Amazon Warehouse Arizona Nov 2013
A worker gathers items for delivery from the warehouse floor at Amazon's distribution center in Phoenix, Nov. 22, 2013. Reuters

When Amazon.com Inc. (NASDAQ:AMZN) bought online footwear and clothing retailer Zappos in 2009 for $1.2 billion, Amazon promised the Henderson, Nev.-based company it could continue the unconventional approaches to online retail that helped the 15-year-old company grow gross sales to $70 million in its first four years.

Now, nearly four years after the acquisition, Amazon has adopted one of its subsidiary’s unconventional human resource strategies, paying recent employees to quit, something Amazon CEO Jeff Bezos said in his recent annual letter to shareholders is being adopted at his company’s fulfillment centers. Hiring and retaining good workers is a significant expense for companies, enough that offering these mini-payouts is viewed as a way of weeding out workers who might not be completely committed for the longer run.
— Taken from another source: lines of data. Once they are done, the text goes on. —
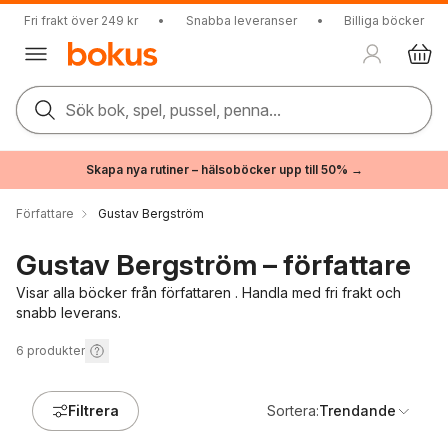
Fri frakt över 249 kr
•
Snabba leveranser
•
Billiga böcker
Sök bok, spel, pussel, penna...
Skapa nya rutiner – hälsoböcker upp till 50% →
Författare
Gustav Bergström
Gustav Bergström – författare
Visar alla böcker från författaren . Handla med fri frakt och
snabb leverans.
6
produkter
Filtrera
Sortera:
Trendande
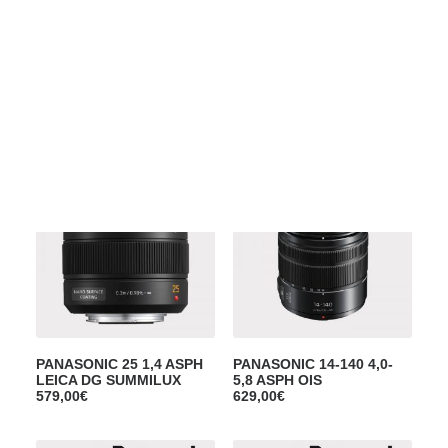
Films Couleur
Films Noir et Blanc
Appareil compact
PANASONIC 30mm 2,8
PANASONIC 20 1.7 II ASPH
Asph Macro
279,00
€
319,00
€
PANASONIC 25 1,4 ASPH
PANASONIC 14-140 4,0-
LEICA DG SUMMILUX
5,8 ASPH OIS
579,00
€
629,00
€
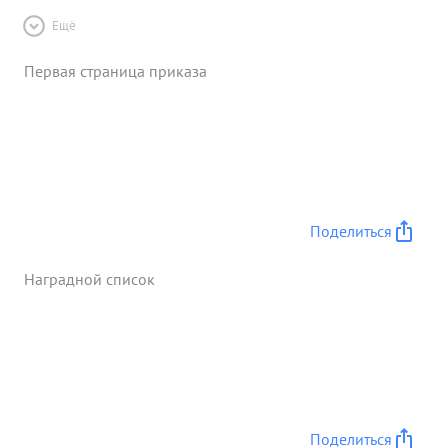
Ещё
Первая страница приказа
Поделиться
Наградной список
Поделиться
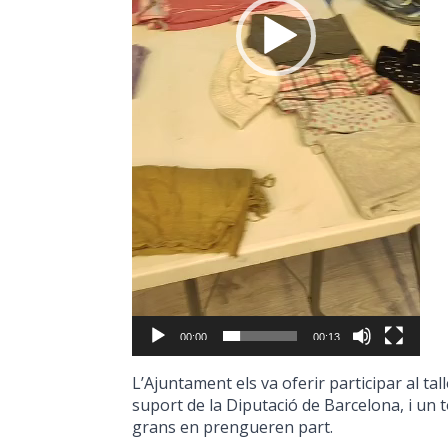
00:00
00:13
L’Ajuntament els va oferir participar al ta
suport de la Diputació de Barcelona, i un t
grans en prengueren part.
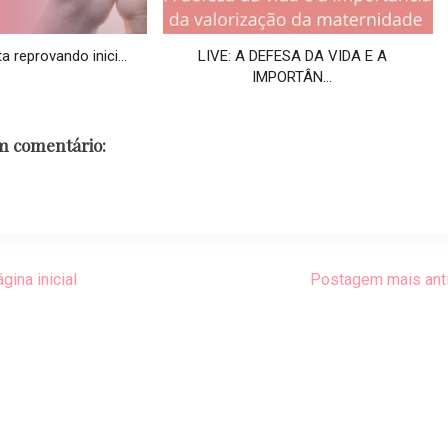
 reprovando inici...
LIVE: A DEFESA DA VIDA E A
IMPORTÂN...
 comentário:
gina inicial
Postagem mais ant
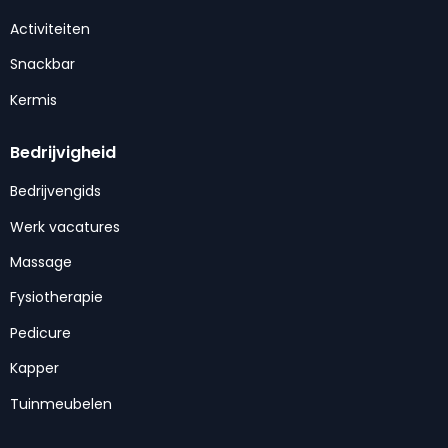
Activiteiten
Snackbar
Kermis
Bedrijvigheid
Bedrijvengids
Werk vacatures
Massage
Fysiotherapie
Pedicure
Kapper
Tuinmeubelen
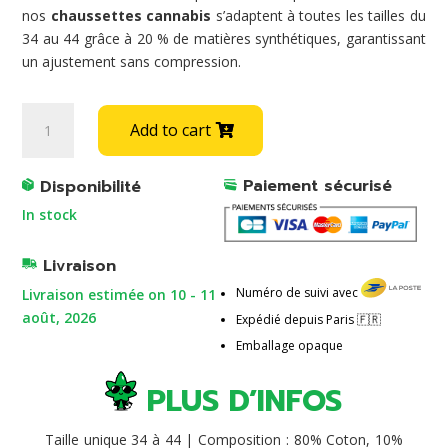
nos
chaussettes cannabis
s’adaptent à toutes les tailles du
34 au 44 grâce à 20 % de matières synthétiques, garantissant
un ajustement sans compression.
FRANK
A
Add to cart
LUCAS
l
quantity
t
Paiement sécurisé
e
Disponibilité
r
In stock
n
a
Livraison
t
Numéro de suivi avec
Livraison estimée on 10 - 11
i
août, 2026
Expédié depuis Paris 🇫🇷
v
e
Emballage opaque
:
PLUS D’INFOS
Taille unique 34 à 44 | Composition : 80% Coton, 10%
“Pay to Quit is pretty simple,” Bezos wrote in his annual shareholders letter ahead of the company’s annual meeting in Seattle last May. “Once a year, we offer to pay our associates to quit. The first year the offer is made, it’s for $2,000. Then it goes up one thousand dollars a year until it reaches $5,000. The headline on the offer is ‘Please Don’t Take This Offer.’ We hope they don’t take the offer; we want them to stay. Why do we make this offer? The goal is to encourage folks to take a moment and think about what they really want. In the long-run, an employee staying somewhere they don’t want to be isn’t healthy for the employee or the company.”

Zappos, which is known to focus on customer service and features helpline phone numbers prominently on all of is pages, implemented this strategy in 2007, starting with a $100 payout for employees after their first 90 days. The sum quickly grew to $1,000.

“Zappos wants to learn if there’s a bad fit between what makes the organization tick and what makes individual employees tick – and it’s willing to pay to learn sooner rather than later,” Bill Taylor, co-founder of Fast Company magazine, wrote in the Harvard Business Review shortly after Zappos announced its pay-to-quit policy.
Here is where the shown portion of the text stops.